> [THE TASK] Tally every line in the listing that holds the string "toilets", then state the total and nothing more.

> [THE INPUT]
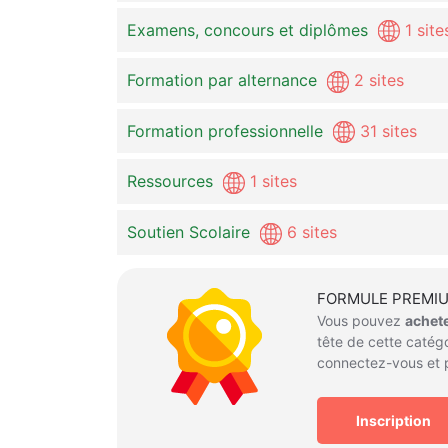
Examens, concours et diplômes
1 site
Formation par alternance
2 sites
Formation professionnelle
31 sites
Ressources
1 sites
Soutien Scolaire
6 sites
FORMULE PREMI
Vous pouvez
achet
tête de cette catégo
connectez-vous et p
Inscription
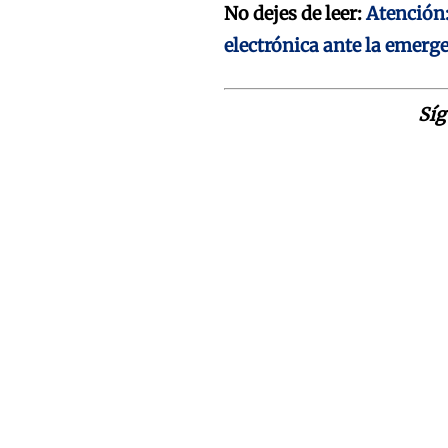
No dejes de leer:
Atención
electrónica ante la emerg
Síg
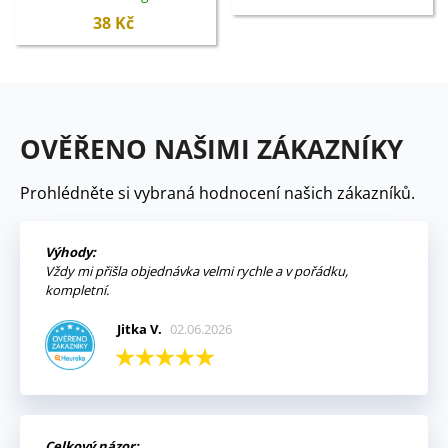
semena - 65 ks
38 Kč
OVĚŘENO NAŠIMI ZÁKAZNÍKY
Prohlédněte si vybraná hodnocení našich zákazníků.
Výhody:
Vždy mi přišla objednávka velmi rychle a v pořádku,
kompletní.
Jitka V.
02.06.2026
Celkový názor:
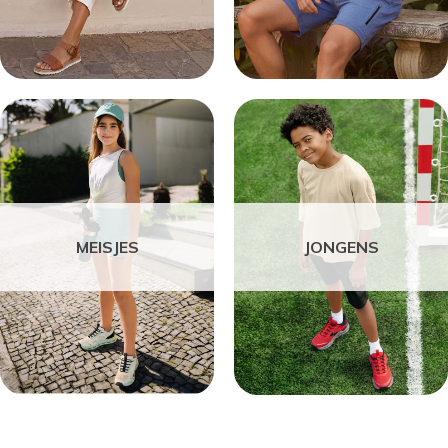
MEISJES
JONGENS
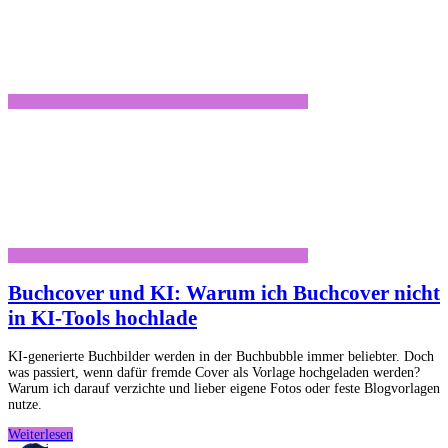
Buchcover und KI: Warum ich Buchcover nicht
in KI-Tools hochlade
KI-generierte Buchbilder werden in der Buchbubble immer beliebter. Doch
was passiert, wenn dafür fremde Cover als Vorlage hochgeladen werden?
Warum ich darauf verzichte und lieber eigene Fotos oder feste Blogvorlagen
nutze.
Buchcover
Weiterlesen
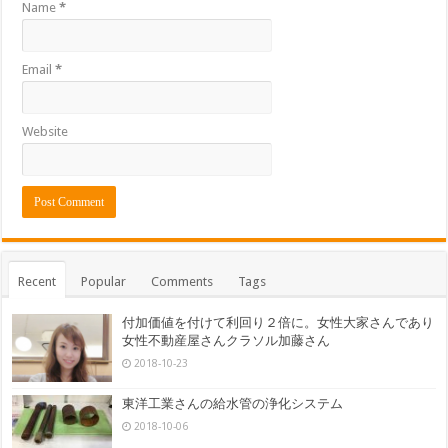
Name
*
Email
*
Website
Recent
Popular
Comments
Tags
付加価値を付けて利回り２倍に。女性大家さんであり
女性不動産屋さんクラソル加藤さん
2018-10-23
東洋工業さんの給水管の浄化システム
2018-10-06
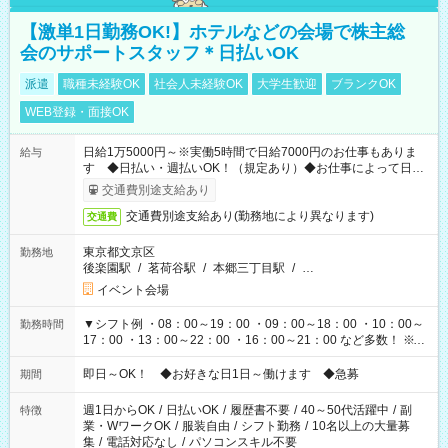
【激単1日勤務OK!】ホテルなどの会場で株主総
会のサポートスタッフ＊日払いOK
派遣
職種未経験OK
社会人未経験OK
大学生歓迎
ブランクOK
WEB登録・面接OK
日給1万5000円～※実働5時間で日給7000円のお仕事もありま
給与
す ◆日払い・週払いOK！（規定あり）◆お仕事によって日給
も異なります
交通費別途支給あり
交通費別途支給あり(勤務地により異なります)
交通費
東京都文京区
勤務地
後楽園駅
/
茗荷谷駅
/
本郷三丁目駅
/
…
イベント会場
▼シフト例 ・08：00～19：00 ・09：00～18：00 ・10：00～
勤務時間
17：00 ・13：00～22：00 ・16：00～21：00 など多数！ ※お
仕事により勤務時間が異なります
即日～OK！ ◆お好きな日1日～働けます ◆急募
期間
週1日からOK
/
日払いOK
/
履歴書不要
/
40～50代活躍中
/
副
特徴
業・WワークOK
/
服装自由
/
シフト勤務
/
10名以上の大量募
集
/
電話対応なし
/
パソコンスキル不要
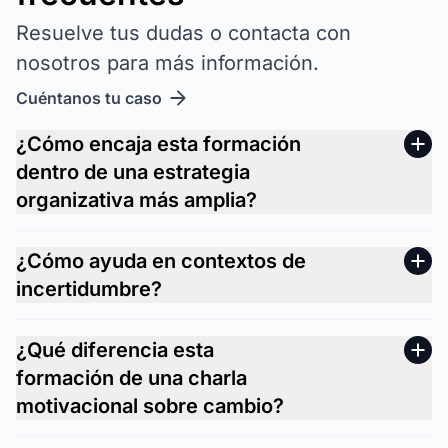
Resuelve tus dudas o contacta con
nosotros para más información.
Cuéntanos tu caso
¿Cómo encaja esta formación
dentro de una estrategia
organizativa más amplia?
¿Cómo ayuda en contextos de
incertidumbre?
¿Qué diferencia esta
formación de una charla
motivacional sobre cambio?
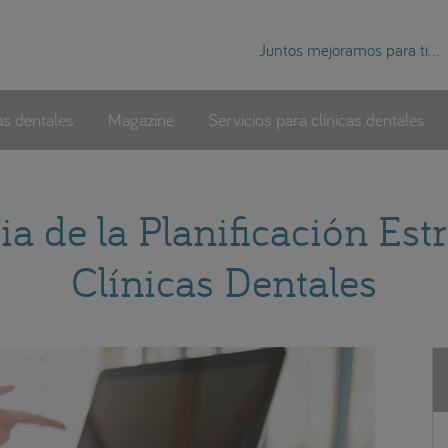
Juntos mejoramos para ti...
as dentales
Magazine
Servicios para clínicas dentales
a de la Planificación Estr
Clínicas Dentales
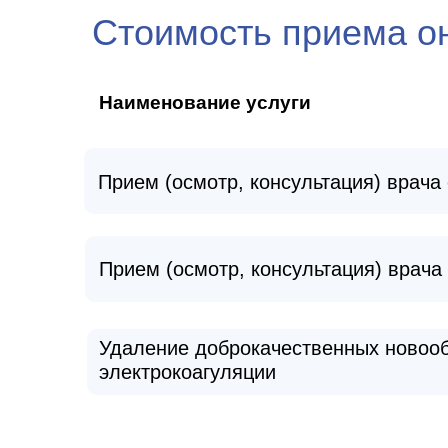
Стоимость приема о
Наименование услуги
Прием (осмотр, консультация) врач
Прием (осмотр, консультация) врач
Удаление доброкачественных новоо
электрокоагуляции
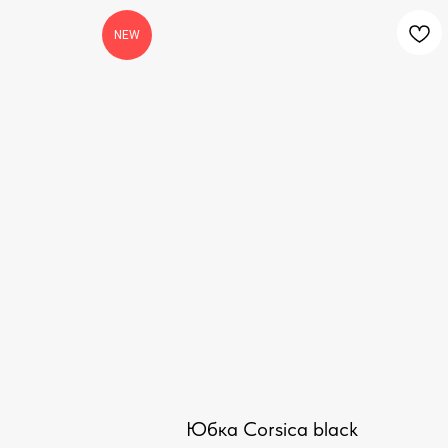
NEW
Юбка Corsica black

--

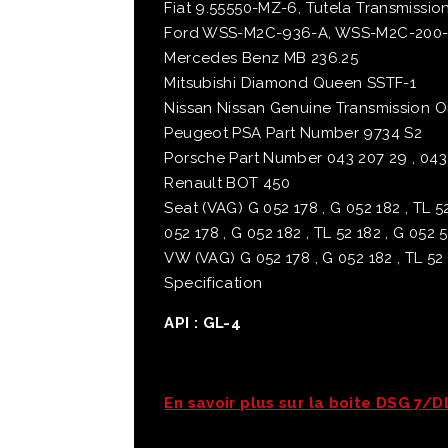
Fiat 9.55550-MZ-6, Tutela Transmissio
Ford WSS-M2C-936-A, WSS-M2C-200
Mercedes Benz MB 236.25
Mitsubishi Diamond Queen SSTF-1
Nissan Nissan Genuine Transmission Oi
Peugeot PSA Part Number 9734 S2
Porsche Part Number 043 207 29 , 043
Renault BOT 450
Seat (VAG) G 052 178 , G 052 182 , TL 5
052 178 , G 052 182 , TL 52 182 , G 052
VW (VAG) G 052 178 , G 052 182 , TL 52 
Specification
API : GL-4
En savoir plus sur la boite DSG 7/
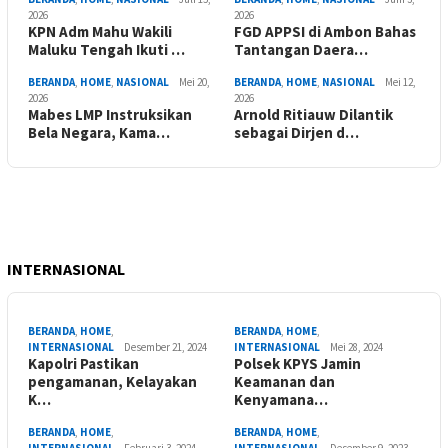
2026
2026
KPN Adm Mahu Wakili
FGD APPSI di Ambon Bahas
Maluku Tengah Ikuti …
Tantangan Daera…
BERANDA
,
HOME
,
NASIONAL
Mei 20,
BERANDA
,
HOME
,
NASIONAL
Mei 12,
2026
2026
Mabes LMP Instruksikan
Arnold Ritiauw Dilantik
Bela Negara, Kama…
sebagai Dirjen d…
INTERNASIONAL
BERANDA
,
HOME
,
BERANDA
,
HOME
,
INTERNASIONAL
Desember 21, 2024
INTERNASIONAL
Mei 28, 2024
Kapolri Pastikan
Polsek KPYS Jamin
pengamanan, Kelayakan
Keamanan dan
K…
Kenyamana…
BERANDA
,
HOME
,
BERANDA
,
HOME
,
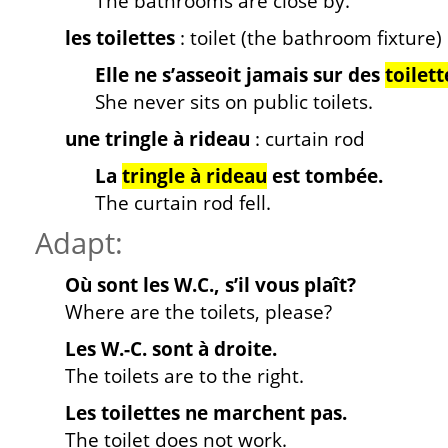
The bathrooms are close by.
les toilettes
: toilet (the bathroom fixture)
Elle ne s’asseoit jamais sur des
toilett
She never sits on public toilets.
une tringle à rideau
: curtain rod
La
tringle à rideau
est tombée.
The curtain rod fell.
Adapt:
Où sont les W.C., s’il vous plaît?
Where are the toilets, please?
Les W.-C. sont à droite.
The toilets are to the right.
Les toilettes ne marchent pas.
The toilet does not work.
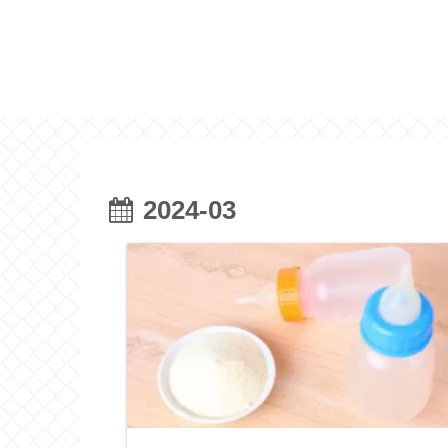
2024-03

> [YOUR SOLUTION] 3